Im Kan­ton Thur­gau kön­nen nach gel­ten­dem Recht Insti­tu­tio­nen des Gesund­heits­we­sens selbst ent­schei­den, ob sie in ihren Ein­rich­tun­gen assis­tierte Sui­zide zulas­sen wol­len. Auf die Anfrage eines Par­la­men­ta­ri­ers hin bekannte sich der Regie­rungs­rat aus­drück­lich zu die­ser gesetz­li­chen Regelung.

Kantonsrat Bruno Lüscher sieht Handlungsbedarf. Angesichts der Tatsache, dass immer mehr schwer oder unheilbar erkrankte Menschen ihren Lebensabend in Pflegezentren verbringen müssen, will er dem Regierungsrat nahelegen, die Möglichkeit zum assistierten Suizid in allen Spitälern und Pflegeheimen für obligatorisch zu erklären. Er verweist in diesem Zusammenhang auf die Tatsache, dass sich seit 2003 die Zahl der assistierten Suizide in der Schweiz versechsfacht hat. Gemäss dem Regierungsrat beanspruchten im Kanton Thurgau im Jahre 2021 35 Personen Suizidbeihilfe, wovon 34 mithilfe von Exit aus dem Leben schieden.

Kantonsrat Lüscher berief sich mit seiner Forderung allerdings zu Unrecht auf das Bundesgericht. Der Regierungsrat stellte in seiner Antwort klar, dass das Bundesgericht in einem Neuenburger Fall entschieden hatte, dass Kantone zwar Institutionen verpflichten können, den assistierten Suizid in ihren Räumlichkeiten zuzulassen, dazu aber nicht verpflichtet sind. Um es anders zu formulieren: Das in Art. 10 Bundesverfassung verankerte Recht auf persönliche Freiheit umfasst in der Interpretation des Bundesgerichts auch das Recht einer Person, wann und wie sie sterben möchte, aber nicht wo. Insbesondere besteht kein Rechtsanspruch auf assistierten Suizid, den der Staat garantieren müsste.

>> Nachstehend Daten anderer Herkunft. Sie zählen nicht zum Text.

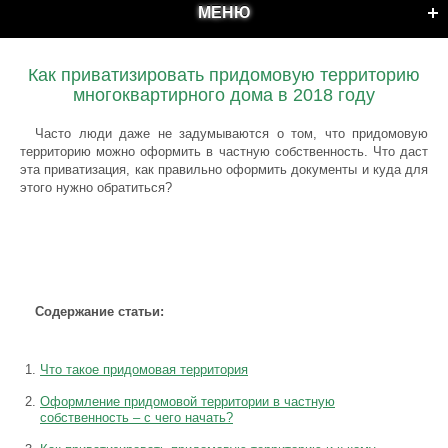
МЕНЮ
Как приватизировать придомовую территорию
многоквартирного дома в 2018 году
Часто люди даже не задумываются о том, что придомовую
территорию можно оформить в частную собственность. Что даст
эта приватизация, как правильно оформить документы и куда для
этого нужно обратиться?
Содержание статьи:
Что такое придомовая территория
Оформление придомовой территории в частную
собственность – с чего начать?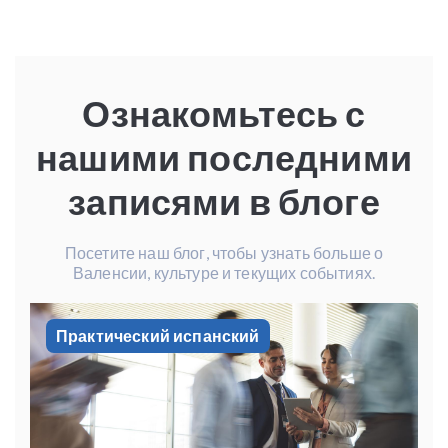
Ознакомьтесь с
нашими последними
записями в блоге
Посетите наш блог, чтобы узнать больше о
Валенсии, культуре и текущих событиях.
Практический испанский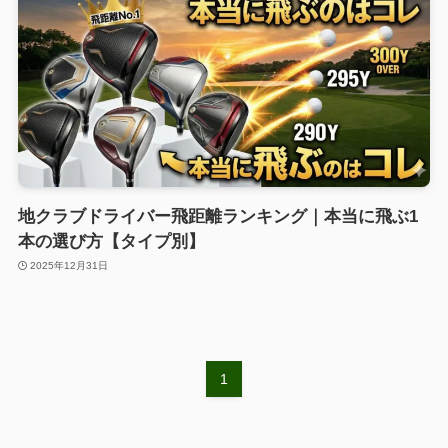
地クラブドライバー飛距離ランキング｜本当に飛ぶ1
本の選び方【タイプ別】
2025年12月31日
1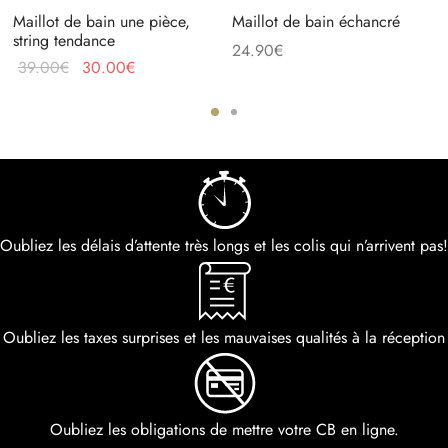
Maillot de bain une pièce,
Maillot de bain échancré
string tendance
24.90
€
39.00
€
30.00
€
Oubliez les délais d’attente très longs et les colis qui n’arrivent pas!
Oubliez les taxes surprises et les mauvaises qualités à la réception
Oubliez les obligations de mettre votre CB en ligne.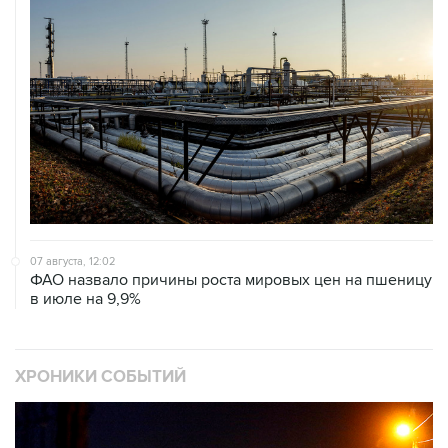
07 августа, 12:02
ФАО назвало причины роста мировых цен на пшеницу
в июле на 9,9%
ХРОНИКИ СОБЫТИЙ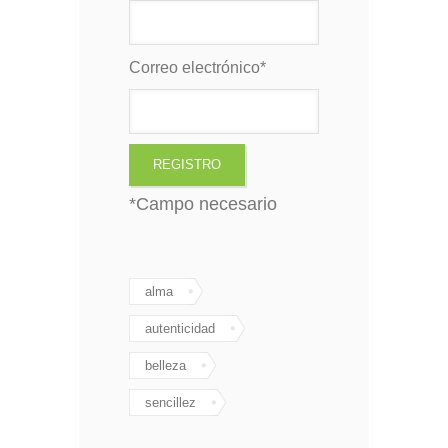
Correo electrónico
*
*
Campo necesario
alma
autenticidad
belleza
sencillez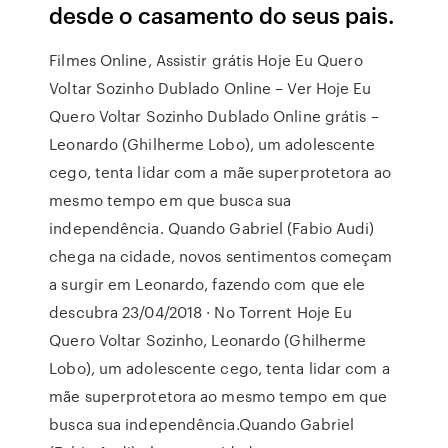
desde o casamento do seus pais.
Filmes Online, Assistir grátis Hoje Eu Quero
Voltar Sozinho Dublado Online – Ver Hoje Eu
Quero Voltar Sozinho Dublado Online grátis –
Leonardo (Ghilherme Lobo), um adolescente
cego, tenta lidar com a mãe superprotetora ao
mesmo tempo em que busca sua
independência. Quando Gabriel (Fabio Audi)
chega na cidade, novos sentimentos começam
a surgir em Leonardo, fazendo com que ele
descubra 23/04/2018 · No Torrent Hoje Eu
Quero Voltar Sozinho, Leonardo (Ghilherme
Lobo), um adolescente cego, tenta lidar com a
mãe superprotetora ao mesmo tempo em que
busca sua independência.Quando Gabriel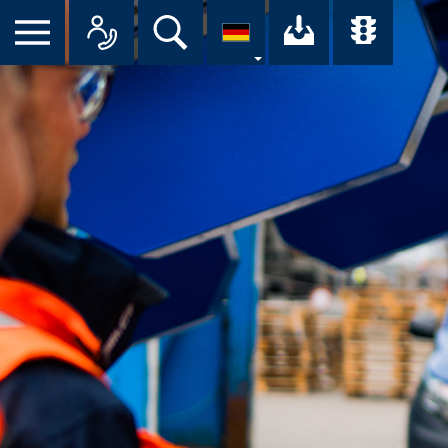
Suche
Ihr Downloa
Übersi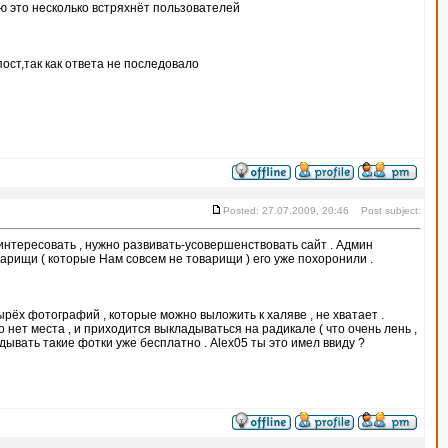
ю это несколько встряхнёт пользователей
ст,так как ответа не последовало
Posted: 27.07.2009, 20:46 Post subject:
аинтересовать , нужно развивать-усовершенствовать сайт . Админ
оварищи ( которые Нам совсем не товарищи ) его уже похоронили .
ырёх фотографий , которые можно выложить к халяве , не хватает .
 нет места , и приходится выкладываться на радикале ( что очень лень ,
дывать такие фотки уже бесплатно . Alex05 ты это имел ввиду ?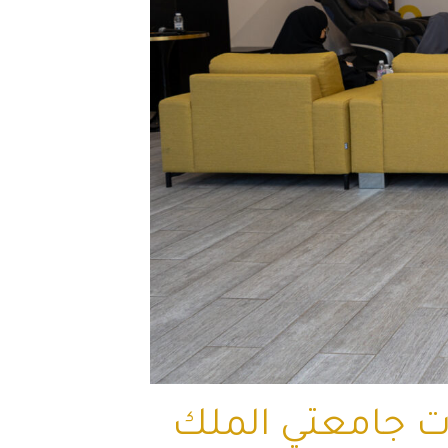
ت جامعتي الملك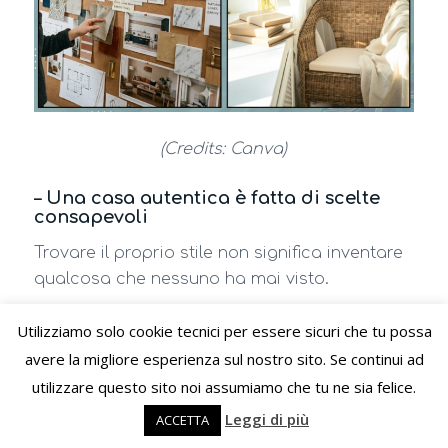
(Credits: Canva)
– Una casa autentica è fatta di scelte
consapevoli
Trovare il proprio stile non significa inventare
qualcosa che nessuno ha mai visto.
Non significa nemmeno rifiutare le tendenze o
Utilizziamo solo cookie tecnici per essere sicuri che tu possa
ignorare l’ispirazione che arriva dall’esterno.
avere la migliore esperienza sul nostro sito. Se continui ad
Significa imparare a scegliere con
utilizzare questo sito noi assumiamo che tu ne sia felice.
consapevolezza.
Leggi di più
ACCETTA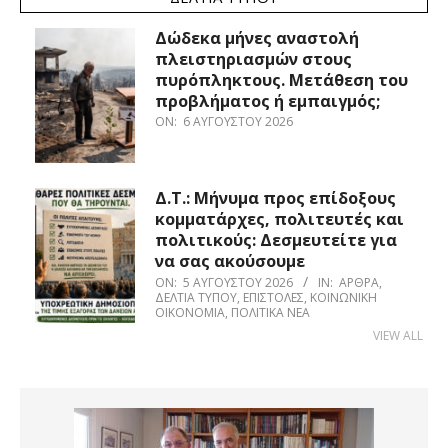
Δώδεκα μήνες αναστολή
πλειστηριασμών στους
πυρόπληκτους. Μετάθεση του
προβλήματος ή εμπαιγμός;
ON:
6 ΑΥΓΟΎΣΤΟΥ 2026
Δ.Τ.: Μήνυμα προς επίδοξους
κομματάρχες, πολιτευτές και
πολιτικούς: Δεσμευτείτε για
να σας ακούσουμε
ON:
5 ΑΥΓΟΎΣΤΟΥ 2026
IN:
ΆΡΘΡΑ
,
ΔΕΛΤΊΑ ΤΎΠΟΥ
,
ΕΠΙΣΤΟΛΈΣ
,
ΚΟΙΝΩΝΙΚΉ
ΟΙΚΟΝΟΜΊΑ
,
ΠΟΛΙΤΙΚΆ ΝΈΑ
VIEW ALL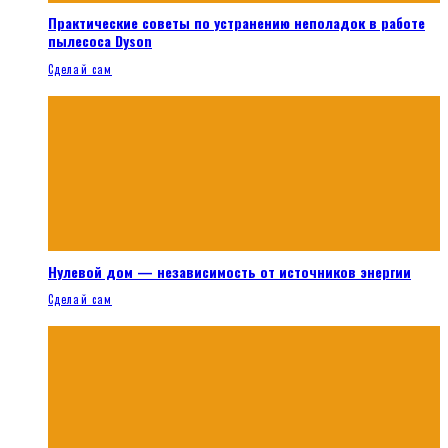
Практические советы по устранению неполадок в работе
пылесоса Dyson
Сделай сам
Нулевой дом — независимость от источников энергии
Сделай сам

Kantonsrat Lüscher hatte sich in seiner Anfrage auf das «Vorbild» des Kantons Wallis berufen, der neu alle Alters- und Pflegeheime zwingt, Suizidassistenz zuzulassen. Eine solche Regelung verletzt aber die sogenannte korporative Religionsfreiheit, sprich die Freiheit von Institutionen, selbst darüber zu entscheiden, ob und unter welchen Bedingungen sie Suizidhilfe zulassen wollen. Mit der korporativen Religionsfreiheit wird nicht zuletzt auch die Glaubens- und Gewissensfreiheit des medizinischen Personals geschützt.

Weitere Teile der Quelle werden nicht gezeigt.